Cuba continua a cercare di sopravvivere nonostante una crisi da cui non riesce a risollevarsi.
Come ricorda Alfredo Somoza, la colpa è del blocco economico che la colpisce da decenni, ma responsabilità vanno ascritte a un governo che sembra incapace di apportare quei cambiamenti ad un sistema politico – economico che necessita di qualche ripensamento. Il risultato è un costante aumento del prezzo della benzina, la difficoltà nel reperimento i generi alimentari di prima necessità – dal pane fino al latte per neonati – e la fuga dal Paese di migliaia di persone.
Anna Gomarasca e il fotografo Gianluca Colonnese ci portano a Ciego de Ávila, una cittadina nel cuore dell’isola dove, senza disboscamenti e deforestazioni, si produce il carbone vegetale. Una realtà che garantisce la vita a circa 3000 persone, più l’indotto. Dieci, cento, mille Ciego de Ávila darebbero una grossa spinta a Cuba per uscire dalla crisi…
Un default che si spiega anche con la decennale crisi dell’industria saccarifera, su cui ancora oggi pende il retaggio dello schiavismo. Ce lo ricordano le vicende di Esteban Montejo, un cimarrón (gli schiavi che fuggivano dalle piantagioni di canna da zucchero per rifugiarsi sui monti), nato e vissuto a Cuba fino a oltre cent’anni. La sua storia è raccontata in “Cimarròn. Biografia di uno schiavo fuggiasco” di Miguel Barnet, recentemente pubblicato in Italia per i tipi di Quodlibet. Barnet scrive: «Mi accorsi, già durante le prime interviste, che Esteban Montejo era una vita importante, anonima, quella della storia di Cuba, e che bisognava riscattarla». Edito originariamente nel 1966, e divenuto famoso in Italia grazie a Italo Calvino, è la fotografia di un rapporto di empatia e di rispetto reciproco, che è durato dal 1963 fin dopo la morte di Esteban e che ha rappresentato la fortuna di Barnet, ma anche la presa di coscienza da parte del cimarròn «del fatto che era un uomo con una vita importante», nonostante non sapesse quando, dove e da chi fosse nato.

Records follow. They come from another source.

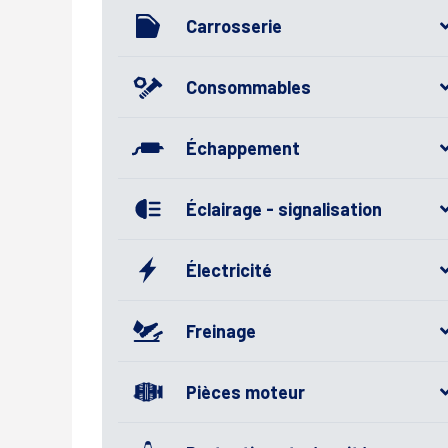
Carrosserie
Consommables
Échappement
Éclairage - signalisation
Électricité
Freinage
Pièces moteur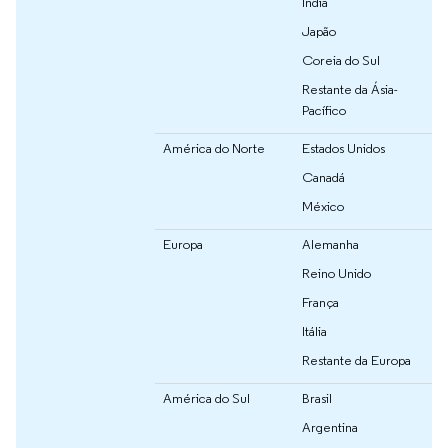
Índia
Japão
Coreia do Sul
Restante da Ásia-
Pacífico
América do Norte
Estados Unidos
Canadá
México
Europa
Alemanha
Reino Unido
França
Itália
Restante da Europa
América do Sul
Brasil
Argentina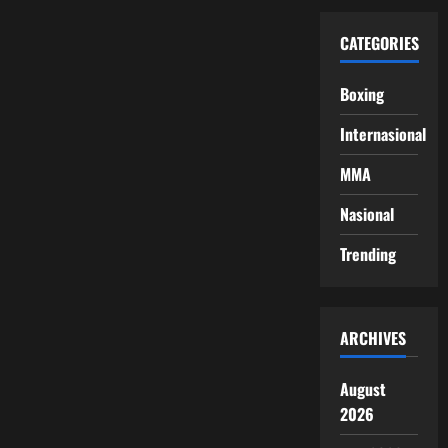
CATEGORIES
Boxing
Internasional
MMA
Nasional
Trending
ARCHIVES
August
2026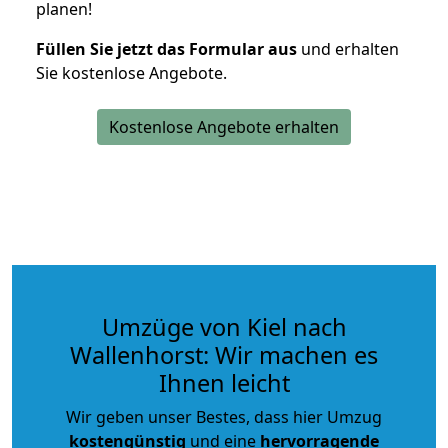
planen!
Füllen Sie jetzt das Formular aus
und erhalten
Sie kostenlose Angebote.
Kostenlose Angebote erhalten
Umzüge von Kiel nach
Wallenhorst: Wir machen es
Ihnen leicht
Wir geben unser Bestes, dass hier Umzug
kostengünstig
und eine
hervorragende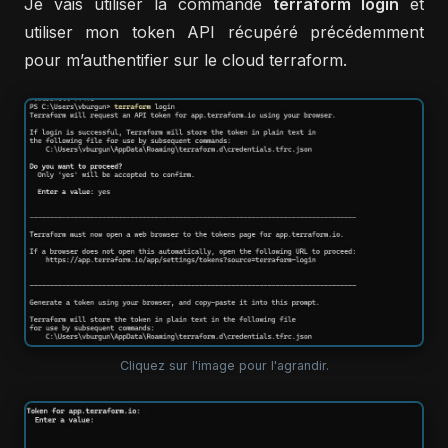
Je vais utiliser la commande
terraform login
et
utiliser mon token API récupéré précédemment
pour m’authentifier sur le cloud terraform.
Cliquez sur l'image pour l'agrandir.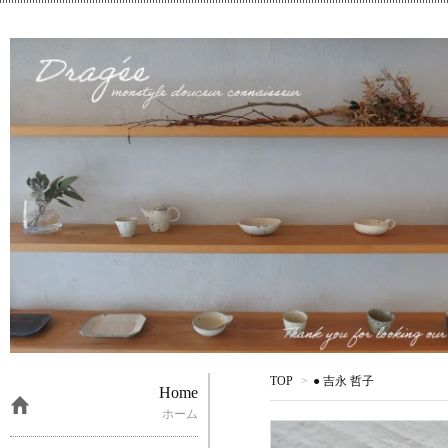
TOP
>
● 吉永 哲子
Home
ホーム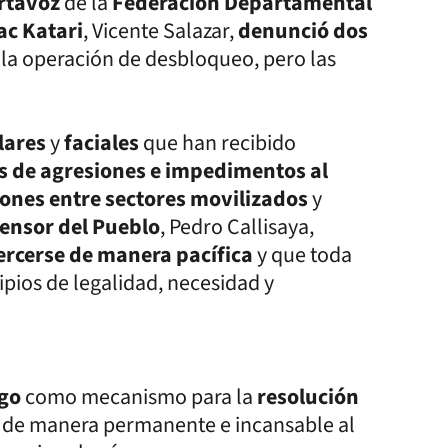
rtavoz
de la
Federación Departamental
ac Katari
, Vicente Salazar,
denunció dos
r la operación de desbloqueo, pero las
lares
y
faciales
que han recibido
s de agresiones e impedimentos al
ones entre sectores movilizados
y
ensor del Pueblo
, Pedro Callisaya,
jercerse de manera pacífica
y que toda
ipios de legalidad, necesidad y
ogo
como mecanismo para la
resolución
 de manera permanente e incansable al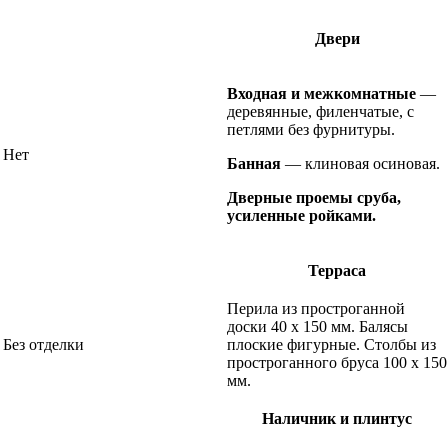
Двери
Входная и межкомнатные
—
деревянные, филенчатые, с
петлями без фурнитуры.
Нет
Банная
— клиновая осиновая.
Дверные проемы сруба,
усиленные ройками.
Терраса
Перила из простроганной
доски 40 х 150 мм. Балясы
Без отделки
плоские фигурные. Столбы из
простроганного бруса 100 х 150
мм.
Наличник и плинтус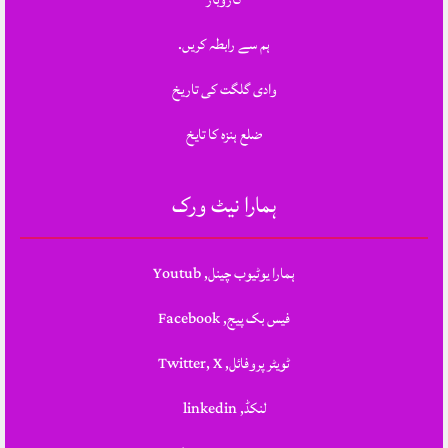
ہم سے رابطہ کریں.
وادی گلگت کی تاریخ
ضلع ہنزہ کا تایخ
ہمارا نیٹ ورک
ہمارا یوٹیوب چینل, Youtub
فیس بک پیج, Facebook
ٹویٹر پروفائل, Twitter, X
لنکڈ, linkedin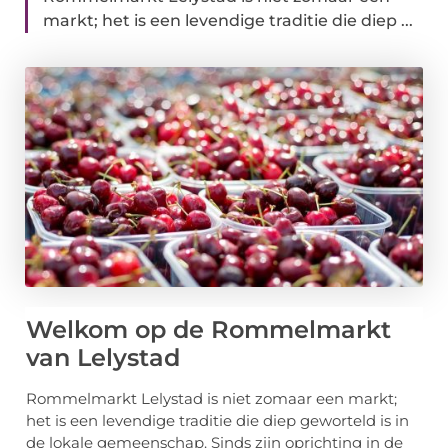
markt; het is een levendige traditie die diep ...
Welkom op de Rommelmarkt
van Lelystad
Rommelmarkt Lelystad is niet zomaar een markt;
het is een levendige traditie die diep geworteld is in
de lokale gemeenschap. Sinds zijn oprichting in de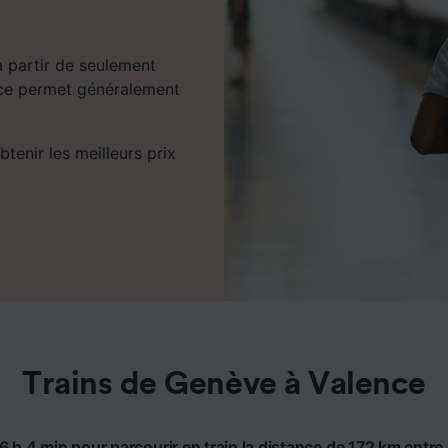
 partir de seulement
ance permet généralement
tenir les meilleurs prix
Trains de Genève à Valence
6 h 4 min pour parcourir en train la distance de 172 km entr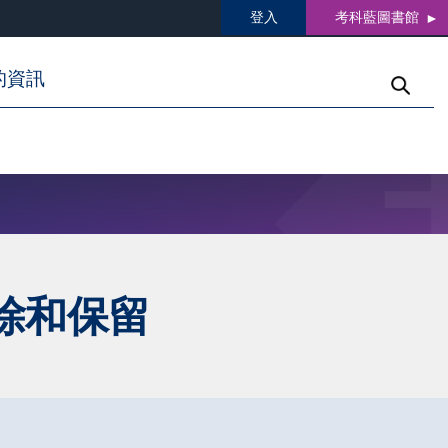
登入
考科藍圖書館
的資訊
除和保留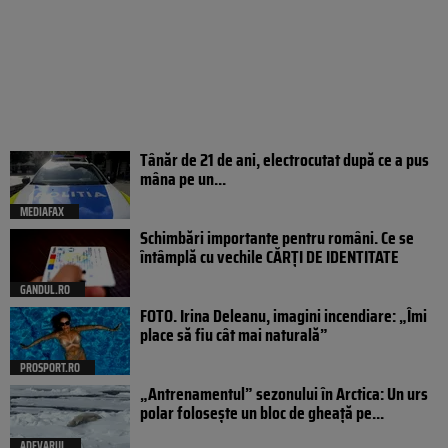
Tânăr de 21 de ani, electrocutat după ce a pus
mâna pe un...
MEDIAFAX
Schimbări importante pentru români. Ce se
întâmplă cu vechile CĂRȚI DE IDENTITATE
GANDUL.RO
FOTO. Irina Deleanu, imagini incendiare: „Îmi
place să fiu cât mai naturală”
PROSPORT.RO
„Antrenamentul” sezonului în Arctica: Un urs
polar folosește un bloc de gheață pe...
ADEVARUL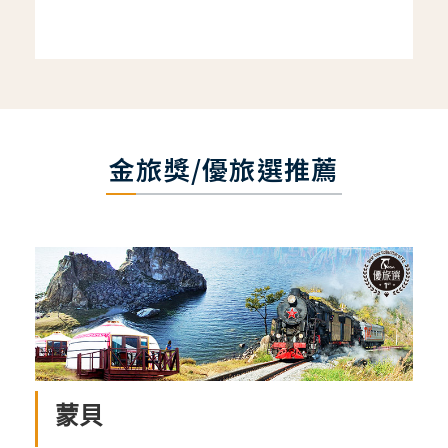
金旅獎/優旅選推薦
蒙貝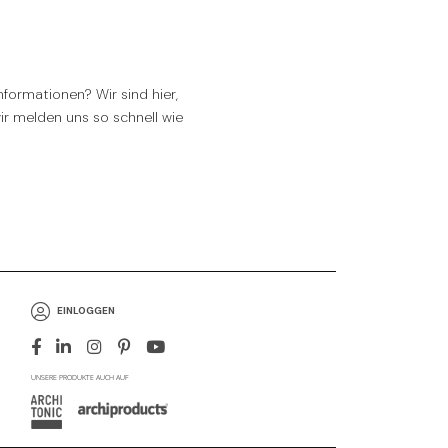
formationen? Wir sind hier,
wir melden uns so schnell wie
EINLOGGEN
UNSERE PRODUKTE AUCH AUF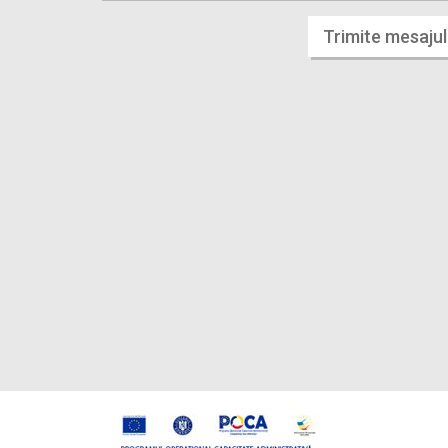
Trimite mesajul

Nonostante tutto Cuba continua ad essere un posto magico. A partire dai suoi colori. “Il colore a Cuba è tutto, sia quando c’è, che quando non c’è. Anche davanti a facciate di edifici scrostati, capisci che il colore brilla per la sua assenza, corrosa dagli anni”. Sono parole della fotografa Carolina Sandretto, autrice di “Cuba. Vivir con” (Silvana Editrice). Un libro offre un’affascinante esplorazione del mondo dei “solares”, gli alloggi popolari trasformati in spazi abitativi multifamiliari dal governo locale dopo la Rivoluzione Cubana del 1959. Un lavoro dove Carolina si concentra sulla figura umana e sul suo rapporto con lo spazio abitativo, inteso sia come luogo sia privato che pubblico. Più che un libro fotografico, un album di famiglia che rispecchia la complessità della società cubana contemporanea.